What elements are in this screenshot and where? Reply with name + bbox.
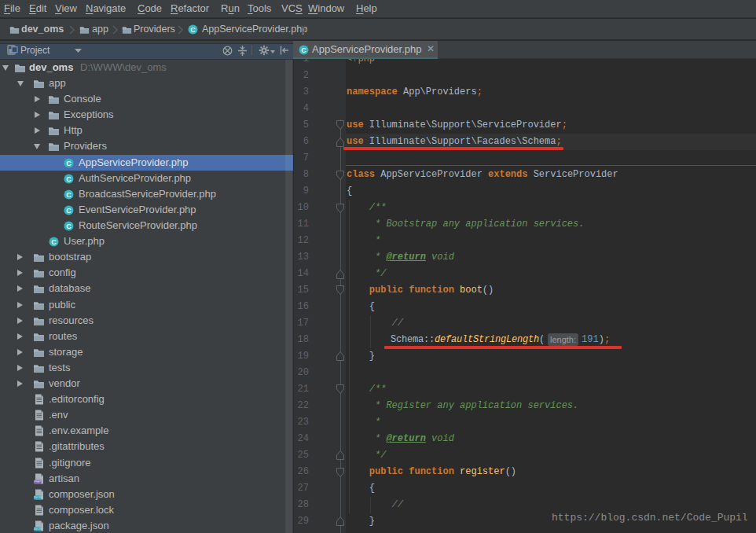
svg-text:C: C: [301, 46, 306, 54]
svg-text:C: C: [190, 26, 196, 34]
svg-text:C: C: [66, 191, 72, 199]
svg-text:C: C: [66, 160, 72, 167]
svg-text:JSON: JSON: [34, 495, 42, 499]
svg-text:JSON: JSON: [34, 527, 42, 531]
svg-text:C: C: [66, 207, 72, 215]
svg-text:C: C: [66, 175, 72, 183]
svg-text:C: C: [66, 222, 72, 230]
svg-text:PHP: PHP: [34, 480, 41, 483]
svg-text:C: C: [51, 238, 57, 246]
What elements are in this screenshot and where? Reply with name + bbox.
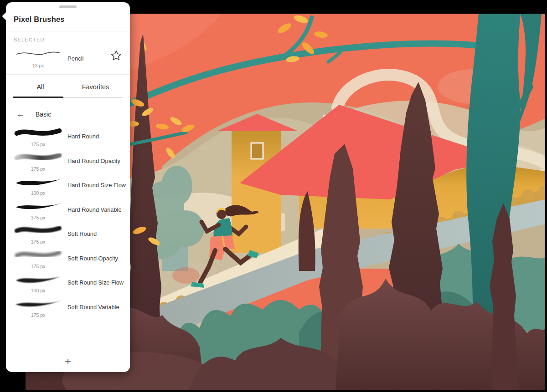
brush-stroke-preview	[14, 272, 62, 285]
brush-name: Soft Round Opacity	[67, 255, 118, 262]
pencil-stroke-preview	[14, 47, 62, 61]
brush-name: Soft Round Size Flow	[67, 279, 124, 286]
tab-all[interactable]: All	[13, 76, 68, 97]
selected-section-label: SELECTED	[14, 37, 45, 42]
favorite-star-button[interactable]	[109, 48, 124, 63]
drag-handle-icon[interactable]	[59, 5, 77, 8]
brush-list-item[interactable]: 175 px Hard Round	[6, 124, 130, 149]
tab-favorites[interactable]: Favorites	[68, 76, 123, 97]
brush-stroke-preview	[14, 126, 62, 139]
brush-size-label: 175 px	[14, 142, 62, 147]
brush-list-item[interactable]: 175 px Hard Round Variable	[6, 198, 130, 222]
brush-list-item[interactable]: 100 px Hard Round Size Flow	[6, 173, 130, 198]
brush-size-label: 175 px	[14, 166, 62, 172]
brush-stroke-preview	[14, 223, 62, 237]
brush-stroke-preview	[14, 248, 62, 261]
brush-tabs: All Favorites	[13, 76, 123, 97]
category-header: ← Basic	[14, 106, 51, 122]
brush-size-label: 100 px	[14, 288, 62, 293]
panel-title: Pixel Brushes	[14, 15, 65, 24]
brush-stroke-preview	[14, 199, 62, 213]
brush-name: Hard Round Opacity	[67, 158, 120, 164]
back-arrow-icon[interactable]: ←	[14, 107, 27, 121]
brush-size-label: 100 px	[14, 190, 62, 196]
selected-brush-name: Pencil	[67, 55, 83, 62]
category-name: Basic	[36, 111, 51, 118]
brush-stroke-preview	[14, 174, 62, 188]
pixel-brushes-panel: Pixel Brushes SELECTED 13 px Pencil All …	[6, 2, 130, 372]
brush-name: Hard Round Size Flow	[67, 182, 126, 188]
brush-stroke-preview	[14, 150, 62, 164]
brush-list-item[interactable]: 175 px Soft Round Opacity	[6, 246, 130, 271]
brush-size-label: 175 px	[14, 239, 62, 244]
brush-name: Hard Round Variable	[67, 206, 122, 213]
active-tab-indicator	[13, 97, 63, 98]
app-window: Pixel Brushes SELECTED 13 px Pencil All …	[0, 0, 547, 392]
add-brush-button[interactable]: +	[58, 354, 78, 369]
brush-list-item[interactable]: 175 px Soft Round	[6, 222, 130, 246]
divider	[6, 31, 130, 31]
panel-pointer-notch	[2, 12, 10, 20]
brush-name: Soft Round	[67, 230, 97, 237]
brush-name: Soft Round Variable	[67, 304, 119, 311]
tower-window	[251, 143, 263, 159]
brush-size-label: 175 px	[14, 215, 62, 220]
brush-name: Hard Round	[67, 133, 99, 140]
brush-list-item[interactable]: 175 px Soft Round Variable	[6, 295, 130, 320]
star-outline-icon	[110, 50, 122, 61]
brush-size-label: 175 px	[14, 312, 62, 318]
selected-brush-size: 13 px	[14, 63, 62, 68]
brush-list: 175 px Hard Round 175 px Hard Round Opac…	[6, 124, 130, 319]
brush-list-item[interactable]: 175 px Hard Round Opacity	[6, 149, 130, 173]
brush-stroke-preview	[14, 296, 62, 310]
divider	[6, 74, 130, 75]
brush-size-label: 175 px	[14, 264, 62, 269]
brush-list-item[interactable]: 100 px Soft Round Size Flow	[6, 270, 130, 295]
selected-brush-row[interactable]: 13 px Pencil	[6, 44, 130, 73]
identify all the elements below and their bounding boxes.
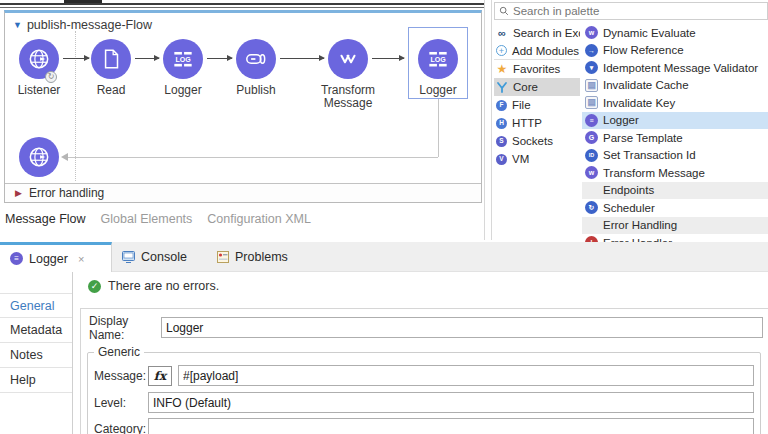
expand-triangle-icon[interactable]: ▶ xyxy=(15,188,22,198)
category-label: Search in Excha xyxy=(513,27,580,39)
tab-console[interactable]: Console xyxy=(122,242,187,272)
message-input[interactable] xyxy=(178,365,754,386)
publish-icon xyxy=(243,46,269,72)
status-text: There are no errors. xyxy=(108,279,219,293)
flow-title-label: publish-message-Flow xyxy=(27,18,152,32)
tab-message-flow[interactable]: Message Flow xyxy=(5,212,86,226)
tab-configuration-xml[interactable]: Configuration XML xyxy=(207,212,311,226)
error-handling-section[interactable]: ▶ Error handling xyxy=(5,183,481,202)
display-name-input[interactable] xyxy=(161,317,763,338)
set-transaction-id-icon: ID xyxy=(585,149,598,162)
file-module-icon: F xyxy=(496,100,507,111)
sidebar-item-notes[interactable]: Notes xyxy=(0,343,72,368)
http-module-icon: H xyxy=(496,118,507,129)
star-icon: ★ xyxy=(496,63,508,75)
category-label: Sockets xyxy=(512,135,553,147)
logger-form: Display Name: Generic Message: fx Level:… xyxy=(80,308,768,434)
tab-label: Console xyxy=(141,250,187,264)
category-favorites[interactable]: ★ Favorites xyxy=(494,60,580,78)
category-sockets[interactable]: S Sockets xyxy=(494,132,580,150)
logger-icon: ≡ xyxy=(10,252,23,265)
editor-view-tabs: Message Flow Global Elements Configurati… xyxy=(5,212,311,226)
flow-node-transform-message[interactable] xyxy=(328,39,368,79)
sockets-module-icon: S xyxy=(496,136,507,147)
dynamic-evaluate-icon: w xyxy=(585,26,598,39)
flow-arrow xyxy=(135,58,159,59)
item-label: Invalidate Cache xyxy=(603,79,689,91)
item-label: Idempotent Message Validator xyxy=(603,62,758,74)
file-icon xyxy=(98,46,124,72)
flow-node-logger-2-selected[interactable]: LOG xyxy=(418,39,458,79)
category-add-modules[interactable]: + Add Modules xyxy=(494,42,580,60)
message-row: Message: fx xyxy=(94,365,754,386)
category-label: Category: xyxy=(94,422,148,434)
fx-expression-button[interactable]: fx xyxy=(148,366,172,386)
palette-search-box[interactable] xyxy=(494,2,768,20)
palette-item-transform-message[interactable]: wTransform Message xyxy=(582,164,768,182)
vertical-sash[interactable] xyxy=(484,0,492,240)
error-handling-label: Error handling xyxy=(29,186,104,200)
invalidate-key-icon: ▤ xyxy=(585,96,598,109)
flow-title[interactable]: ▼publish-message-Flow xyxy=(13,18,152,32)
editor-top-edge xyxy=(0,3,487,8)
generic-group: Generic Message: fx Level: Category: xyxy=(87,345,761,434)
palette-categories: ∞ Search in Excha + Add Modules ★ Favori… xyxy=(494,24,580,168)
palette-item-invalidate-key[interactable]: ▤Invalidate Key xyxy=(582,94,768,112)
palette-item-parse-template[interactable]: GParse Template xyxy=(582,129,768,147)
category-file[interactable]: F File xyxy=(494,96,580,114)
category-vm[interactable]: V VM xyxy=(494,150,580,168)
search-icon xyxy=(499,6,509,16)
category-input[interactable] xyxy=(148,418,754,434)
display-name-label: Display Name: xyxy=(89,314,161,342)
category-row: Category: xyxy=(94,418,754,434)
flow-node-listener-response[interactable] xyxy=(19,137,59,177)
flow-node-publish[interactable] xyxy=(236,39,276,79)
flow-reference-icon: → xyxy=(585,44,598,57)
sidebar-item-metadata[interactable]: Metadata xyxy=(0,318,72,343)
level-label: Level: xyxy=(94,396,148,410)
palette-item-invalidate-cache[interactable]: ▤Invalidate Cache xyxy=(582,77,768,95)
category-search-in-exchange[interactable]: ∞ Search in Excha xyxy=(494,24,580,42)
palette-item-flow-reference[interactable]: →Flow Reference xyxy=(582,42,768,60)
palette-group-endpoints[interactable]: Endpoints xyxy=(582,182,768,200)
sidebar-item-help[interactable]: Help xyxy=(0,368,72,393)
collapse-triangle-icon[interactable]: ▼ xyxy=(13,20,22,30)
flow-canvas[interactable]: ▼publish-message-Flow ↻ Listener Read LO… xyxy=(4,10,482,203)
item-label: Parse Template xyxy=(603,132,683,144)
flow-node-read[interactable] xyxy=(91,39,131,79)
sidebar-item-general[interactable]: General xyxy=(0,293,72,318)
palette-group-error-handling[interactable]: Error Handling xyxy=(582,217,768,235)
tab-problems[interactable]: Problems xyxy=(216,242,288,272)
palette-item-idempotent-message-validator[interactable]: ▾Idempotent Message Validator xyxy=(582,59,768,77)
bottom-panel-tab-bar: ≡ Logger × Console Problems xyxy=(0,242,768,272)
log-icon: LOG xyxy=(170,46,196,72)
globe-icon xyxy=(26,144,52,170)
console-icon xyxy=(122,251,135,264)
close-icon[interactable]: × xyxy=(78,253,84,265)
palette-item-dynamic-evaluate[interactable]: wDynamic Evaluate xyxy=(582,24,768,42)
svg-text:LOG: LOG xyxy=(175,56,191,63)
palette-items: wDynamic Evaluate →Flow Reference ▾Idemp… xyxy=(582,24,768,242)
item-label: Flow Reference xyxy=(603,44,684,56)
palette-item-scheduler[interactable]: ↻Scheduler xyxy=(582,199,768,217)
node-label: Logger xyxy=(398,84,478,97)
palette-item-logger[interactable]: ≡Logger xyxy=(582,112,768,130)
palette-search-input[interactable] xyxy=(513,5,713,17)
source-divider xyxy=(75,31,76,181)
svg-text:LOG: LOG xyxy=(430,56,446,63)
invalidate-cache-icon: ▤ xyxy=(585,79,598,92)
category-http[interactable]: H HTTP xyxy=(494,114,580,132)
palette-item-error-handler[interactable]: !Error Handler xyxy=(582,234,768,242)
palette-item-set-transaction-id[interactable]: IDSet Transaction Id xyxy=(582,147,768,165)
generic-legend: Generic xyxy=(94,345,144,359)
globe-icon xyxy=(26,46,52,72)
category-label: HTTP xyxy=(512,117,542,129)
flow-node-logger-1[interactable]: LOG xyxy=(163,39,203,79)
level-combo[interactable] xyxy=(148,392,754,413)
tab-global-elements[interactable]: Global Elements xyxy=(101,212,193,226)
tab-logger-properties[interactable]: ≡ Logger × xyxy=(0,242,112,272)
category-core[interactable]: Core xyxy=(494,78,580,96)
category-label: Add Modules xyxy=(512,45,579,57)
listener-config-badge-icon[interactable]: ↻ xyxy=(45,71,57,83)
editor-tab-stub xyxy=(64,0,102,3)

**TASK DETAILS:**
Write down every line of the data above that includes the string "input".

**WRITTEN ANSWER:**
message-input[interactable] xyxy=(178,365,754,386)
display-name-input[interactable] xyxy=(161,317,763,338)
category-input[interactable] xyxy=(148,418,754,434)
palette-search-input[interactable] xyxy=(513,5,713,17)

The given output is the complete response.